Sunday 5 May 2019

2 Poems by Rich Murphy

Ancient Script

Spray-painted on the wall,

the same old story

diagnoses and points out

the early trauma and the epilogue.

As soon as imperial impulses

reach across borders,

organs in the body begin to fail.

Minding states and moods

and maintaining internal affairs

(spleen, kidneys, lungs),

the continence for content

stretches or compresses

into cartoon or character.

Even a continent elsewhere

recognizes when aerosol tints

mask calligraphy from stencil.

The whole gang beats up weaklings

who scrounge out a living,

while back home school boards

coast from year to year, truant;

ignored infrastructure potholes.

Guts burst into the streets so,

children run to hide.



Life at the Pharm


The amniotic fluids in time-release tablets,

syringes, and gel caps cradle for the survivor

after mother pushes out the brat.



Vaccines, antibiotics, aspirin, and Xanax

cushion with belly fat for cramped quarters

against a threatening anxiety.



Addicted to sit-coms in Plato’s cave,

the embryo doesn’t sweat

at the steel collar but tee-he-teethes

while canned laughter echoes

throughout “the day.”



Alien cramps and contractions

and a patronizing slap on the ass

places for the space creature.

On a rock orbiting a fireball

while whistling at breakneck speed

to gods know where, the uterine chump

monkeys with placebos,

waits without defense, a will until ill.


Bionote

Rich Murphy’s poetry collections have won two national book awards: Gival Press Poetry Prize 2008 for Voyeur and in 2013 the Press Americana Poetry Prize for Americana.

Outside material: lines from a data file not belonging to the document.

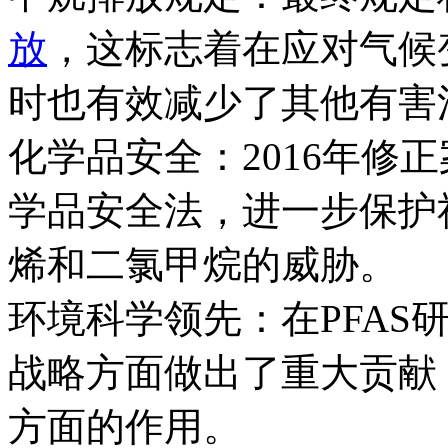
放
，这标志着在应对气候
时也有效减少了其他有害
化学品安全：2016年修
学品安全法，进一步保护
烯和二氯甲烷的威胁。
环境科学领先：在PFAS
战略方面做出了重大贡献
方面的作用。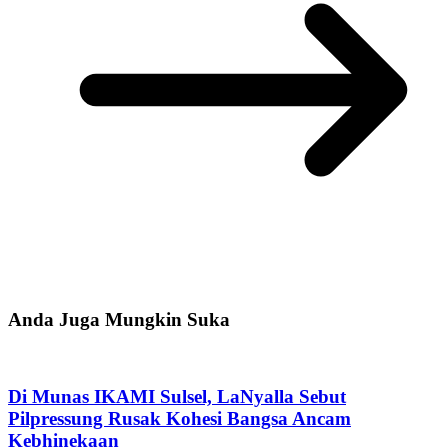
Anda Juga Mungkin Suka
Di Munas IKAMI Sulsel, LaNyalla Sebut
Pilpressung Rusak Kohesi Bangsa Ancam
Kebhinekaan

Asylum Seeker is the third in a trilogy out now (2018). The first collection in the trilogy was Americana. Body Politic, the second, was published by Prolific Press in January 2017. Murphy’s first book The Apple in the Monkey Tree was published in 2007 by Codhill Press. Chapbooks include Great Grandfather (Pudding House Press), Family Secret (Finishing Line Press), Hunting and Pecking (Ahadada Books), Phoems for Mobile Vices (BlazeVox) and Paideia (Aldrich Press).